La Comisión Europea (CE) presentó su plan de reforma institucional de la zona euro para reducir el riesgo de crisis y amortiguar su impacto cuando ocurran.

No obstante, este paquete de medidas llega entre el tradicional escepticismo de países del núcleo duro ortodoxo, como Alemania u Holanda.

Hay cuatro ideas básicas en el plan de la Comisión: la creación de una serie de herramientas presupuestarias para apoyar a países en crisis; la incorporación a la legislación comunitaria del Pacto Fiscal aprobado durante la crisis por cada Estado Miembro; la creación de un superministro de Economía del euro y la transformación del fondo de rescate europeo en un Fondo Monetario Europeo.

El Ejecutivo comunitario quiere abrir un debate con los estados miembros para diseñar una hoja de ruta con objetivos concretos. Éste ha comenzado ya a nivel teórico en el seno del Eurogrupo, los ministros de Economía y Finanzas del euro, y la Comisión espera que los jefes de Estado y Gobierno debatan las propuestas en la cumbre que celebrarán la semana que viene en Bruselas.

La idea sería tener cerrada esa hoja de ruta en junio, aunque varias fuentes advierten de que se trata de una fecha optimista y que probablemente no se pueda acordar.

“Tras años de crisis, ha llegado la hora de que tomemos las riendas del futuro de Europa. El fuerte crecimiento económico actual nos anima a avanzar para velar por que nuestra Unión Económica y Monetaria esté más unida, sea más eficaz y democrática y funcione para todos los ciudadanos europeos. El mejor momento para hacer obras es cuando hace buen tiempo”, dijo Jean-Claude Juncker, presidente de la CE.

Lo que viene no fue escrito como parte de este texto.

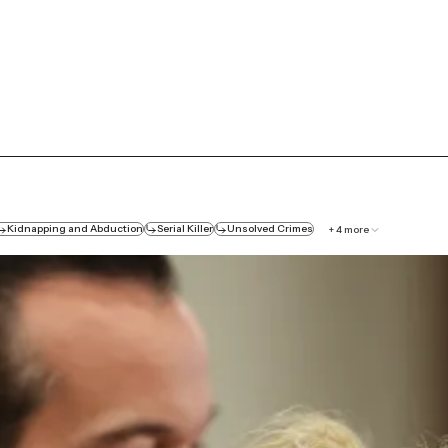
Kidnapping and Abduction
Serial Killer
Unsolved Crimes
+
4
more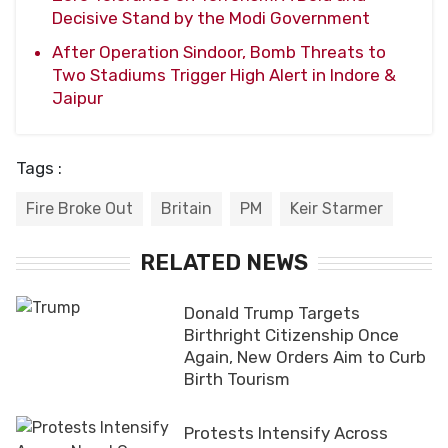
Decisive Stand by the Modi Government
After Operation Sindoor, Bomb Threats to
Two Stadiums Trigger High Alert in Indore &
Jaipur
Tags :
Fire Broke Out
Britain
PM
Keir Starmer
RELATED NEWS
Donald Trump Targets
Birthright Citizenship Once
Again, New Orders Aim to Curb
Birth Tourism
Protests Intensify Across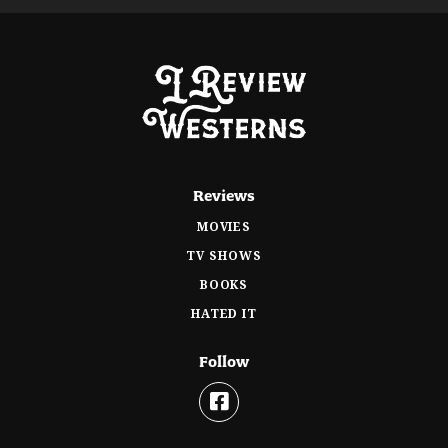
Reviews
MOVIES
TV SHOWS
BOOKS
HATED IT
Follow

El plan, del que ha habido algunas filtraciones recientes, ha recibido críticas desde el centro por hacer demasiadas concesiones a la periferia y desde la periferia por hacer demasiadas concesiones al centro. Habitualmente esto suele ser un indicio de que la propuesta es equilibrada, pero eso nunca ha garantizado nada.

El problema del paquete de reformas que ha adoptado hoy el Colegio de Comisarios del Ejecutivo comunitario es que llega en un momento políticamente complicado y que, como casi siempre, absolutamente todo necesita el visto bueno de los estados miembros. Sin embargo, hay varios factores objetivos para augurar una dilución sustancial de las propuestas de la Comisión por parte de los estados miembros.

En primer lugar, porque la propuesta llega con la tradicional mezcla de escepticismo, recelo y renuencia del núcleo duro ortodoxo de la zona euro.

En segundo lugar, el gobierno de Berlín está en funciones desde finales de septiembre y, de momento, sin visos a corto plazo de cerrar una coalición. Es impensable avanzar de forma sustancial en unos acuerdos para reformar el euro sin una canciller con mando y plaza en Alemania.